His theory that linguistic structures reflect a "universal grammar" and not universally accepted.
In 1955 he began work at Massachusetts Institute of Technology where he taught linguistics and philosophy.
From 1958 to 1959 he was National Science Foundation fellow at Princeton University's Institute for Advanced Study.
His ideas attracted national attention and he was appointed plenary speaker at the Ninth International Congress of Linguists and he edited the Studies in Language Series for Harper and Row.
He wrote numerous books on linguistics and linguistic theory including Aspects of the Theory of Syntax and Topics in the Theory of Generative Grammar in 1966.
In 1967 he entered the world of public political debate with his essay, The Responsibility of Intellectuals, which was critical of America's involvement in the Vietnam War.
He supported the anti-draft movement and was included on President Richard Nixon's enemies list.
His writings and lectures generated much controversy and he was arrested multiple times.
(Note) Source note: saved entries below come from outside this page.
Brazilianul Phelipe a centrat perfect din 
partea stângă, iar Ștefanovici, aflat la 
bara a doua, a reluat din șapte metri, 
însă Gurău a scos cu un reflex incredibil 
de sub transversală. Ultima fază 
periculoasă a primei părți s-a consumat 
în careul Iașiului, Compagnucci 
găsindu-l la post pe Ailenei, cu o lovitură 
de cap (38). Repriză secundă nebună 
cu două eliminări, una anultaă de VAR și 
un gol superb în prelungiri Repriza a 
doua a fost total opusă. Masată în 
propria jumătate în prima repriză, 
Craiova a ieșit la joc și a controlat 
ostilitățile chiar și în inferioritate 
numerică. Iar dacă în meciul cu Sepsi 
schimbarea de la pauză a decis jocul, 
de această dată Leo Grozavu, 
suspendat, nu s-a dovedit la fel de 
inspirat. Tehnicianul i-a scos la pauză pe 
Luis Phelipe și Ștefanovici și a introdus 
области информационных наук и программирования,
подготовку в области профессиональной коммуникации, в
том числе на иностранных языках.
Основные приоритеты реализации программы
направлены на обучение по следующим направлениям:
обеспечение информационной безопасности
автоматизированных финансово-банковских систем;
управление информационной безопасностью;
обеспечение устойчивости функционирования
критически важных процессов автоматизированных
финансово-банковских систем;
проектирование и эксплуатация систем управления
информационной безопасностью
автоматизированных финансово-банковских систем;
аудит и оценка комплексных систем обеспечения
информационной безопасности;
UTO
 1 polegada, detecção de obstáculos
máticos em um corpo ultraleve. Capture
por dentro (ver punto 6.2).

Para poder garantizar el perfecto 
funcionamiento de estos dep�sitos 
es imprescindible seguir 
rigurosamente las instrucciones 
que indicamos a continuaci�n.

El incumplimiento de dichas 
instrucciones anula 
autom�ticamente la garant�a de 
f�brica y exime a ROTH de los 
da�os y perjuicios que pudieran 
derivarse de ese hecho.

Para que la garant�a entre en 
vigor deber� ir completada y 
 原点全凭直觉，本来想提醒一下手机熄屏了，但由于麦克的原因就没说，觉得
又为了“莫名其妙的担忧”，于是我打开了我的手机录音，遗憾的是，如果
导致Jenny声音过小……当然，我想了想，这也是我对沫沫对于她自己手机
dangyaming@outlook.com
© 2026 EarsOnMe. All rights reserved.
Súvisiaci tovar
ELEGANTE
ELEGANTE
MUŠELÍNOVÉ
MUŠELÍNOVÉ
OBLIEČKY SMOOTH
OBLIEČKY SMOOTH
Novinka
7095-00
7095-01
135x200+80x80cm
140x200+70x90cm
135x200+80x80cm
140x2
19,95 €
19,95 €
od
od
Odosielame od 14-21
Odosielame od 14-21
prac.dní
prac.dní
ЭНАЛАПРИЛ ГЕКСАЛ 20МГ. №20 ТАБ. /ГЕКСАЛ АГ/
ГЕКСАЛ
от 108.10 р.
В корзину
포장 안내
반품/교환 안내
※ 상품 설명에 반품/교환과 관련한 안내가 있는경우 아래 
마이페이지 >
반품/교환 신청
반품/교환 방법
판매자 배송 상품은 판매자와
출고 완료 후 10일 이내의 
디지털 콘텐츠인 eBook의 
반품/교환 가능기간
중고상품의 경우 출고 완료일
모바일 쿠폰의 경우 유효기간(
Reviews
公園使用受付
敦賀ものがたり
His work in linguistics continued to earn him international recognition and in 1974 he became a Corresponding Fellow of the British Academy.
He continued to work in both the political and linguistic fields and in 1979 published The Political Economy of Human Rights.
He has received numerous awards and honorary degrees, including Membership in the American Academy of Arts and Sciences, the National Academy of Science and is a recipient of the Distinguished Scientific Contribution Award of the American Psychological Association and the Helmholtz Medal.